Insecticide and fungicide effect on thermal and olfactory behavior of bees and their disappearance in bees' tissues

Plant protection products may affect the behavior of organisms which are not a target of control. The effect of Karate Zeon 050 CS (λ-Cyhalothrin -based insecticide; λ-CBI) and Amistar 250 SC (Azoxystrobin-based fungicide; ABF) was determined on Apis mellifera worker attraction towards their own colony odour, along with temperature preferences. Bees exposed to pesticides prefer the environment with the odour of their nest less often than the control group, and that insecticide-treated bees chose warmer environments than the control insects. The observed differences in the bees, especially with attraction towards their own colony, were dependent on the time of day. Chromatographic analyses indicated that λ-Cyhalothrin elimination was half that of Azoxystrobin in bee organisms, and both agents retarded each other's clearance. Mathematical modeling estimated that despite a relatively high disappearance rate, both compounds might have been bio-accumulated at relatively high level.

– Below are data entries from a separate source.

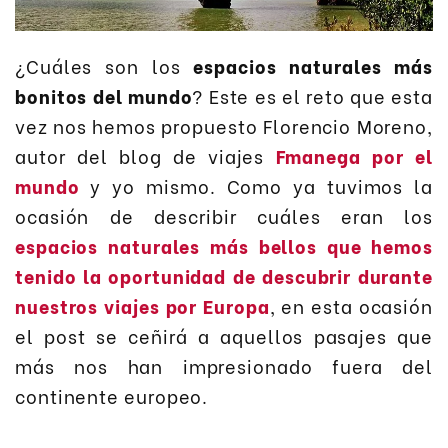
¿Cuáles son los
espacios naturales más
bonitos del mundo
? Este es el reto que esta
vez nos hemos propuesto Florencio Moreno,
autor del blog de viajes
Fmanega por el
mundo
y yo mismo. Como ya tuvimos la
ocasión de describir cuáles eran los
espacios naturales más bellos que hemos
tenido la oportunidad de descubrir durante
nuestros viajes por Europa
, en esta ocasión
el post se ceñirá a aquellos pasajes que
más nos han impresionado fuera del
continente europeo.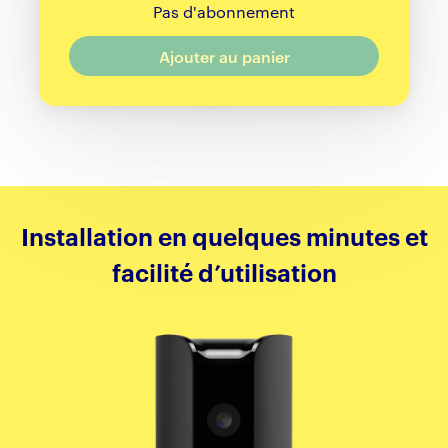
Pas d'abonnement
Ajouter au panier
Installation en quelques minutes et
facilité d’utilisation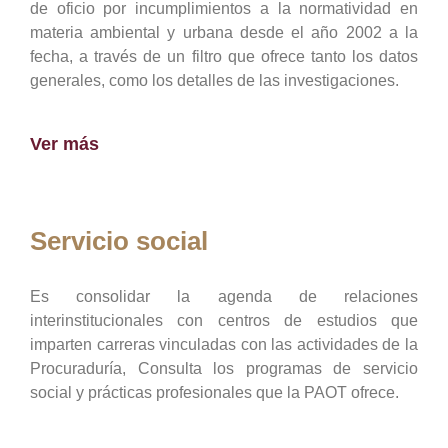
de oficio por incumplimientos a la normatividad en
materia ambiental y urbana desde el año 2002 a la
fecha, a través de un filtro que ofrece tanto los datos
generales, como los detalles de las investigaciones.
Ver más
Servicio social
Es consolidar la agenda de relaciones
interinstitucionales con centros de estudios que
imparten carreras vinculadas con las actividades de la
Procuraduría, Consulta los programas de servicio
social y prácticas profesionales que la PAOT ofrece.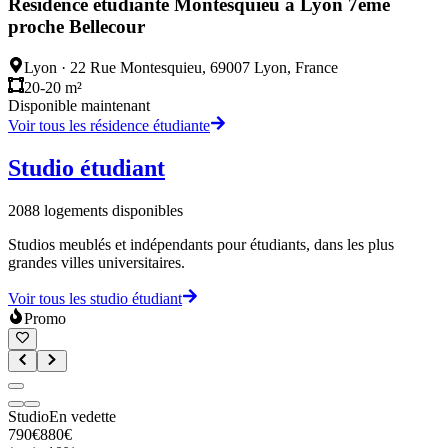
Résidence étudiante Montesquieu à Lyon 7ème
proche Bellecour
Lyon
·
22 Rue Montesquieu, 69007 Lyon, France
20-20 m²
Disponible maintenant
Voir tous les résidence étudiante
Studio étudiant
2088
logements disponibles
Studios meublés et indépendants pour étudiants, dans les plus
grandes villes universitaires.
Voir tous les studio étudiant
Promo
Studio
En vedette
790
€
880
€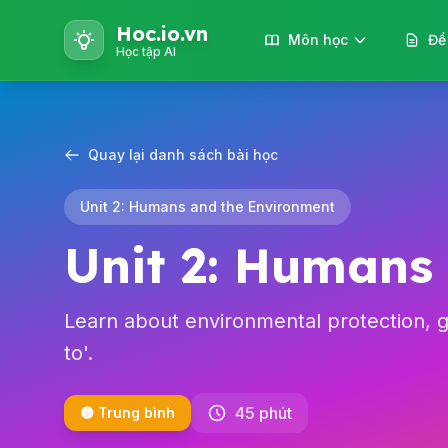
Hoc.io.vn
Môn học
Đề
Học tập AI
Quay lại danh sách bài học
Unit 2: Humans and the Environment
Unit 2: Humans
Learn about environmental protection, gre
to'.
45 phút
🟡 Trung bình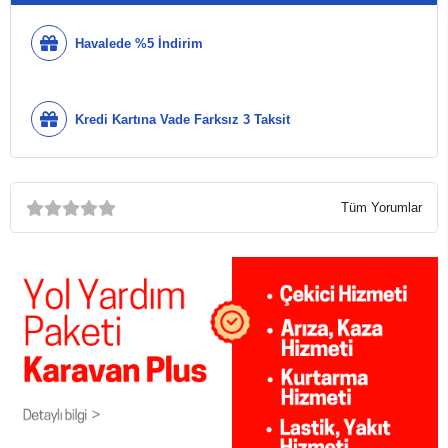
Havalede %5 İndirim
Kredi Kartına Vade Farksız 3 Taksit
Tüm Yorumlar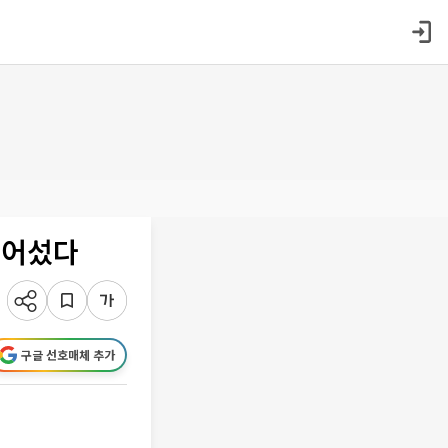
넘어섰다
구글 선호매체 추가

Dynamics of λ-cyhalothrin disappearance and expression of selected P450 genes in bees depending on the ambient temperature

Temperature has a significant influence on the action of pyrethroids, and their effect increases with decreasing ambient temperature. Using gas chromatography, we assessed the degradation rate of λ-cyhalothrin, active ingredients (AI) of Karate Zeon 050 CS from pyrethroid group, in bees incubated for 48 h under different temperature conditions. With RT-qPCR method, we studied expression levels of selected cytochrome P450 genes after exposure to the plant protection product (PPP). The half-life of λ-cyhalothrin decreased from 43.32 to 17.33 h in the temperature range of 21–31°C. In animals incubated at 16°C, the AI half-life was even shorter and amounted to 10.19 h. The increase in temperature increased the expression of Cyp9Q1, Cyp9Q2, and Cyp9Q3 in the group of control bees. We showed a two-fold statistically significant increase in gene expression after treatment with PPP bees. The obtained results indicate that honey bees are characterized by susceptibility to pyrethroids that vary depending on the ambient temperature. This may be due to the different expressions of genes responsible for the detoxification of these PPPs at different temperatures.